Gunning also credits the below-the-line crew who helped smooth out the process. “We had a lot of support systems around us: Intimacy coordination, a fight choreographer, a lot of support.” At the end of Episode 3, Teri and Martha have a verbal altercation that escalates to a physical confrontation, one of the most intense moments in a series chock-full of them. Despite how their characters’ confrontation plays out onscreen, Mau loved working with Gunning. “We met for the first time to do our stunt training,” says Mau. “She’s hilarious, she’s so caring, she’s so talented, so skilled, and I felt a sense of shared responsibility. After we filmed the attack scene, she came up to me and gave me a hug and said, ‘I’m sorry,’ because we did have to go there. Working with her was filled with care and I really appreciated that.”

Nava Mau wears a black top and rests her chin in her palm, sitting in front of a yellow teacup and saucer.

Nava Mau

The delicate handling of Baby Reindeer in every facet makes sense when considering the thoughtful seeds it sprouted from. Gadd put great care into the manner in which the story was told, opting for honesty and authenticity even if it wasn’t always flattering for Donny.

“There was a version of the play in the early years where I felt it had a bit more of a victim narrative. Like, a guy does a good gesture, and look how awful his life goes. It didn’t feel real. The part that was missing was the fact that I egged it on because I was so insecure and I’d been through all these things and I needed a pick me up.” He believes that veracity is a part of why so many connected with the story. “I think that’s what made the play so successful,” says Gadd. “Instead of the audience having one feeling the whole way through, which would be, Oh, this poor guy, it was challenging their feelings. They didn’t know how to feel; it was a seesaw effect that was much more interesting. In the TV show, I elaborated on it because I had more time to tell the story. I drew it out and used more examples, fleshed it out a bit.”

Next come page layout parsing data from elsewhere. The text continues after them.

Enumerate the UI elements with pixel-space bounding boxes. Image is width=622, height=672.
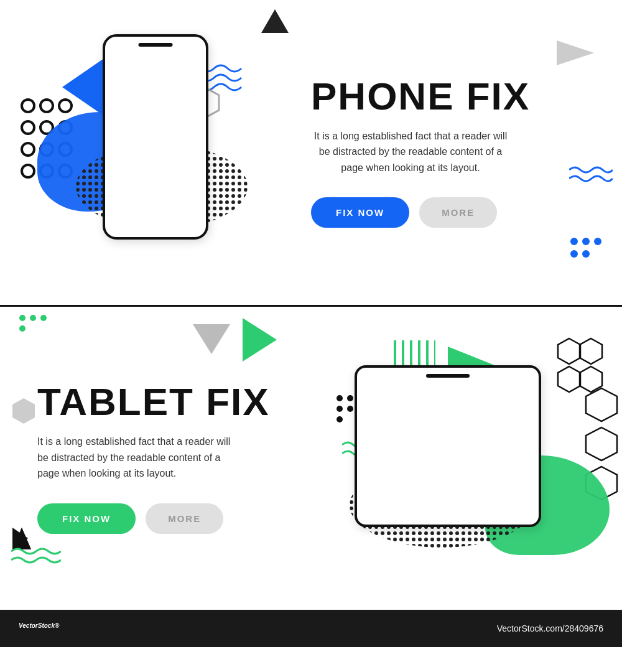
- rings-pattern: [19, 93, 75, 193]
- svg-point-10: [40, 165, 53, 177]
- banner-bottom: TABLET FIX It is a long established fact…: [0, 305, 622, 610]
- phone-illustration-area: [0, 0, 299, 305]
- tablet-mockup: [355, 365, 541, 527]
- svg-point-0: [22, 100, 34, 112]
- svg-point-55: [337, 416, 343, 422]
- svg-point-2: [59, 100, 72, 112]
- svg-point-8: [59, 143, 72, 156]
- phone-mockup: [103, 34, 208, 240]
- hex-pattern-side: [585, 387, 619, 511]
- svg-marker-47: [586, 427, 617, 460]
- svg-point-1: [40, 100, 53, 112]
- tablet-fix-buttons: FIX NOW MORE: [37, 503, 274, 534]
- tablet-fix-desc: It is a long established fact that a rea…: [37, 434, 236, 482]
- phone-more-button[interactable]: MORE: [419, 197, 497, 228]
- blue-dots-right: [569, 236, 603, 261]
- svg-point-51: [337, 395, 343, 401]
- svg-point-22: [570, 238, 578, 245]
- svg-point-5: [59, 121, 72, 134]
- svg-point-4: [40, 121, 53, 134]
- svg-point-11: [59, 165, 72, 177]
- svg-marker-45: [580, 366, 602, 392]
- tablet-illustration-area: [299, 306, 622, 610]
- svg-point-26: [582, 250, 590, 258]
- phone-fix-desc: It is a long established fact that a rea…: [311, 128, 510, 176]
- phone-fix-now-button[interactable]: FIX NOW: [311, 197, 409, 228]
- footer-logo-text: VectorStock®: [19, 622, 59, 635]
- svg-point-9: [22, 165, 34, 177]
- svg-marker-42: [558, 338, 580, 364]
- svg-point-3: [22, 121, 34, 134]
- svg-marker-46: [586, 388, 617, 421]
- svg-point-54: [347, 406, 353, 412]
- svg-marker-21: [557, 40, 594, 65]
- svg-point-23: [582, 238, 590, 245]
- svg-marker-44: [558, 366, 580, 392]
- hex-pattern-right: [557, 337, 606, 399]
- svg-point-52: [347, 395, 353, 401]
- tablet-fix-now-button[interactable]: FIX NOW: [37, 503, 136, 534]
- footer-url: VectorStock.com/28409676: [497, 623, 603, 633]
- svg-point-25: [570, 250, 578, 258]
- footer-logo: VectorStock®: [19, 622, 59, 635]
- tablet-fix-content: TABLET FIX It is a long established fact…: [0, 306, 299, 610]
- banner-top: PHONE FIX It is a long established fact …: [0, 0, 622, 305]
- trademark: ®: [55, 622, 59, 629]
- svg-point-6: [22, 143, 34, 156]
- gray-arrow-right: [557, 34, 606, 72]
- svg-point-53: [337, 406, 343, 412]
- svg-marker-48: [586, 467, 617, 500]
- tablet-fix-title: TABLET FIX: [37, 383, 274, 421]
- svg-point-24: [594, 238, 601, 245]
- phone-fix-content: PHONE FIX It is a long established fact …: [299, 0, 622, 305]
- tablet-more-button[interactable]: MORE: [146, 503, 223, 534]
- svg-point-7: [40, 143, 53, 156]
- wavy-right: [569, 165, 613, 187]
- vectorstock-text: VectorStock: [19, 622, 55, 629]
- phone-fix-title: PHONE FIX: [311, 77, 597, 116]
- footer: VectorStock® VectorStock.com/28409676: [0, 610, 622, 647]
- phone-fix-buttons: FIX NOW MORE: [311, 197, 597, 228]
- svg-marker-43: [580, 338, 602, 364]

That seesaw effect is what Gadd finds compelling in storytelling: “I think art is quite interesting when you don’t know whose side you’re on. I think that’s what Baby Reindeer does quite well. You sort of feel sorry for [Martha], then you feel sorry for [Donny], then you feel sorry for her again, and you hate her or you hate him. I wanted it to be layered and to capture the human experience. People are good, but they have bits of bad and they make mistakes.”

Richard Gadd, Jessica Gunning, and Nava Mau sit and stand around a yellow table.

Richard Gadd, Jessica Gunning, and Nava Mau

Martha’s complexities avoid falling into the tropes often seen in stalker stories, something Gadd made a conscious effort to avoid. “I really wanted Martha to be three-dimensional because stalking on television tends to be, for the most part, sexed up. It’s somebody who is really sexy, who’s very normal, but then they go very strange bit by bit. Stalking is a mental illness. I wanted to show the layers of stalking, the fact that this person is going through a lot themselves, a lot of trauma, a lot of issues. I wanted to bring a human quality to stalking.”

Aside from complex characters who may leave audiences uncertain whose side they’re on, Gadd also wants viewers to take what they choose away from the show. “One thing I never wanted to do with my art was force something onto someone. I think the fact that people go away questioning it and taking different things from it, that’s powerful. I quite like to let people make their own minds up. I like leaving it ambiguous that way.” 

Gadd’s decision to prioritize artistic ambivalence might be the key ingredient to Baby Reindeer’s success with audiences, turning it into one of 2024’s most watched, discussed, beloved series. Precisely one month before Baby Reindeer’s release on Netflix, Gadd reflected, “I really hope it moves people. I hope it comforts people who have been through stuff like this, people who are alone and may be struggling with trauma themselves. What I hope most of all is that it affects people in a positive way.”